The Nomination Board comprises representatives of the three largest shareholders of the Company and, in addition, of the Chairman of the Company’s Board of Directors and a person nominated by the Company’s Board of Directors as members. The right to nominate the shareholder representatives lies with those three shareholders whose share of all the voting rights in the Company is on May 31preceding the next Annual General Meeting the largest on the basis of the shareholders’ register of the Company held by Euroclear Finland Ltd. However, holdings by a shareholder who, under the Finnish Securities Market Act, has the obligation to disclose its shareholdings (flagging obligation) that are divided into several funds or registers, will be summed up when calculating the share of all the voting rights, provided that such shareholder presents a written request to that effect to the Chairman of the Company’s Board of Directors no later than on May 30 preceding the next Annual General Meeting. Further, holdings by a group of shareholders, who have agreed to nominate a joint representative to the Nomination Board, will be summed up when calculating the share of all the voting rights, provided that the shareholders in question present a joint written request to that effect together with a copy of such an agreement to the Chairman of the Company’s Board of Directors no later than on May 30 preceding the Annual General Meeting. Should a shareholder not wish to use its nomination right, the right transfers to the next largest shareholder who would otherwise not have a nomination right.

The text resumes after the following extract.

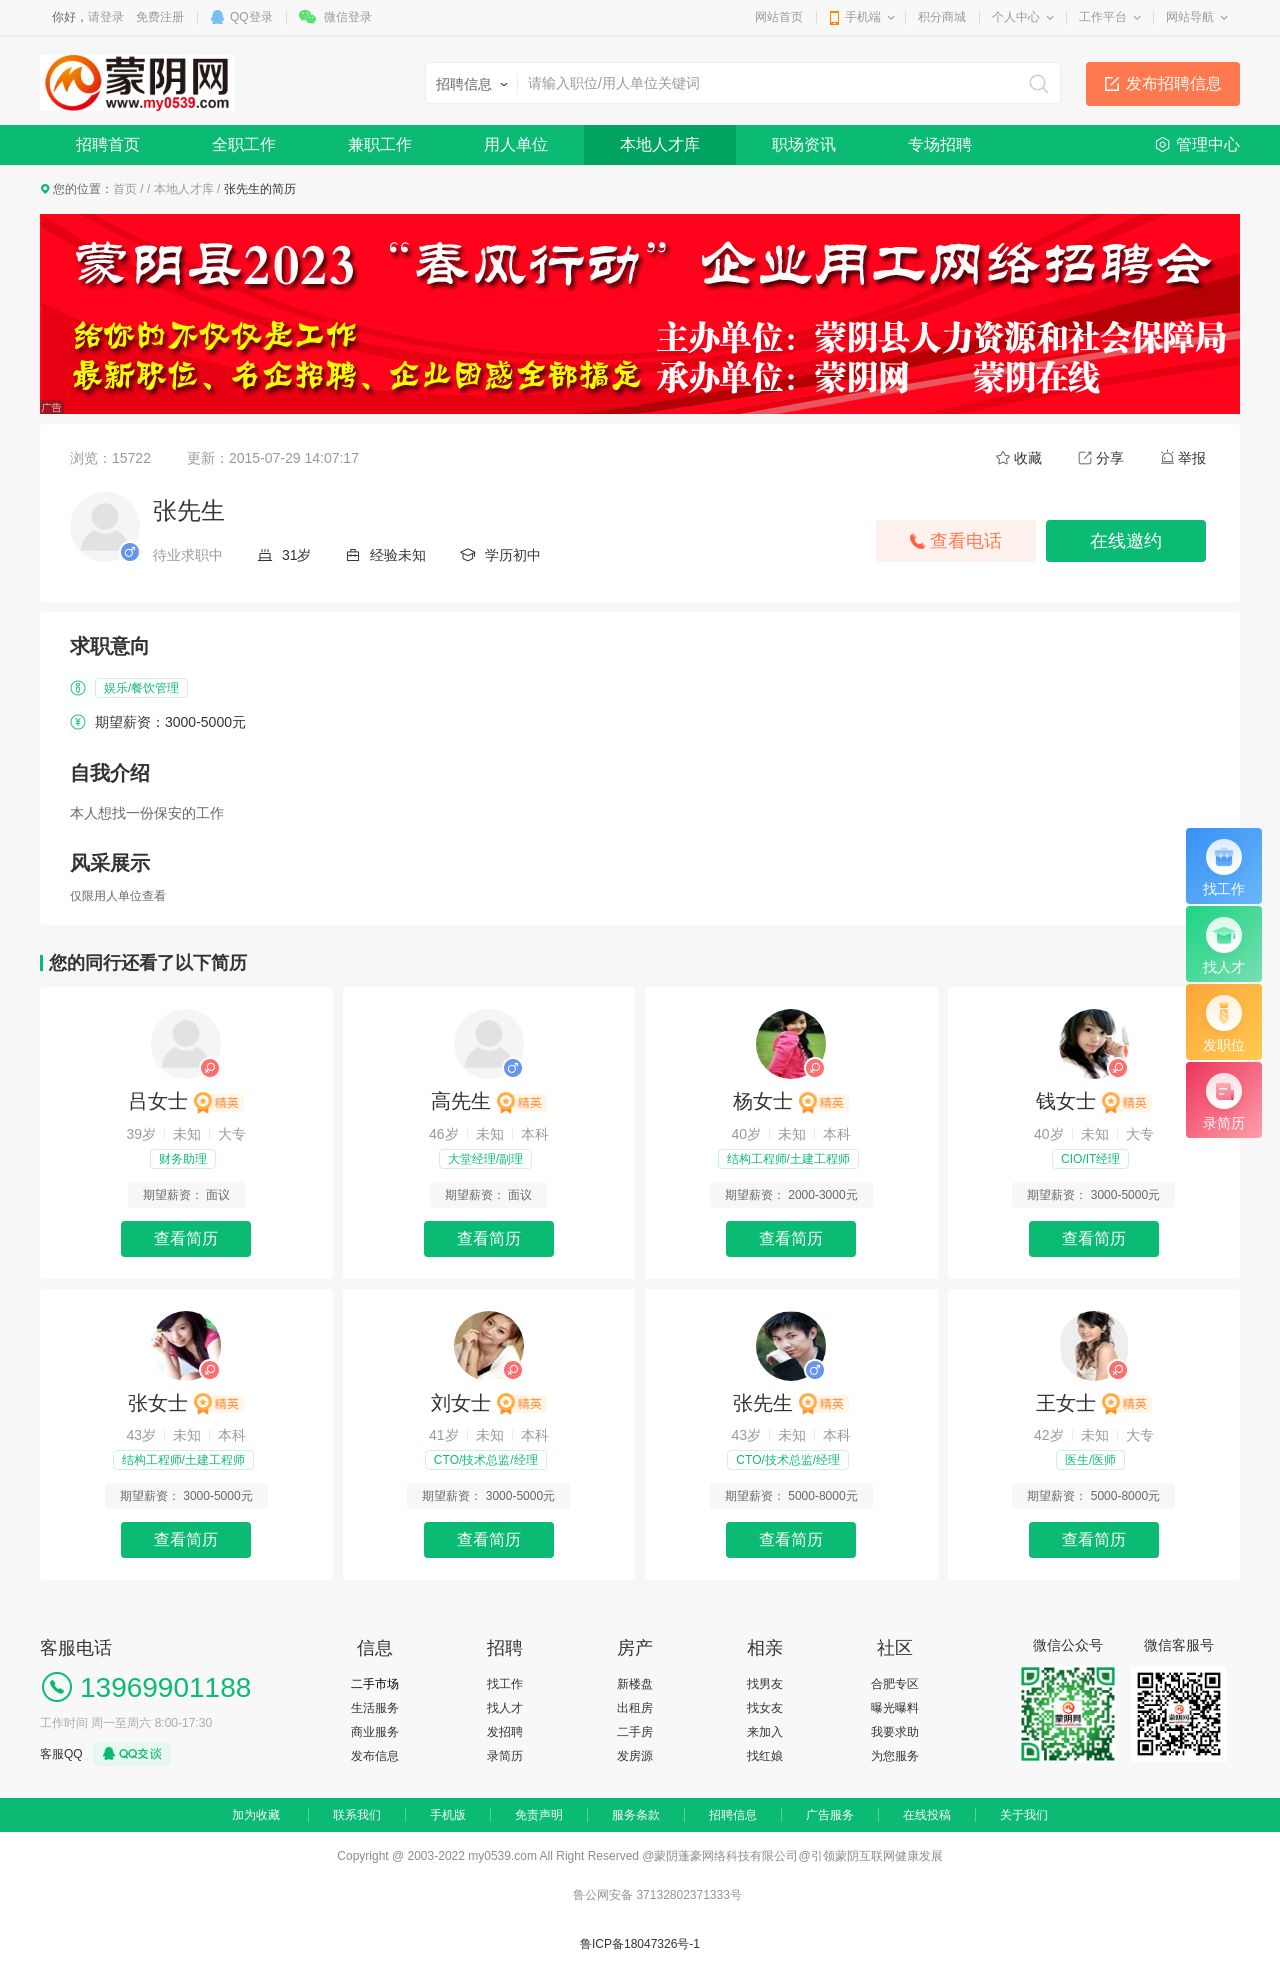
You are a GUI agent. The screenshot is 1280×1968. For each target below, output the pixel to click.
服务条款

The Chairman of the Board of Directors convenes the first meeting of the Nomination Board and the Nomination Board elects a chairman from among its members. Ahlstrom Corporation's three largest registered shareholders on May 31, 2016 nominated the following persons as their representatives in the Shareholders' Nomination Board of Ahlstrom:
- Thomas Ahlström, representing the combined shareholding of AC Invest Six B.V., Kai Nahi, Niklas Lund, Michael Sumelius, Kasper Kylmälä and Carl Ahlström 8,293,086 (17.8%)
- Alexander Ehrnrooth, representing the combined shareholding of Vimpu Intressenter Ab and Belgrano Idiomas Oy totaled 6,275,000 (13.4%)
- Risto Murto, representing the shareholding of Varma Mutual Pension Insurance Company amounted to 1,532,200 (3.3%)
The company's Chairman of the Board Hans Sohlström and Harri-Pekka Kaukonen, as nominated by the Board, are also members of the Nomination Board.
On June 6, 2016, the Nomination Board elected Thomas Ahlström amongst its members as Chairman.
The Nomination Board did not submit its proposals to the Board of Directors by the end of January 2017 due to the planned merger with Munksjö Oyj.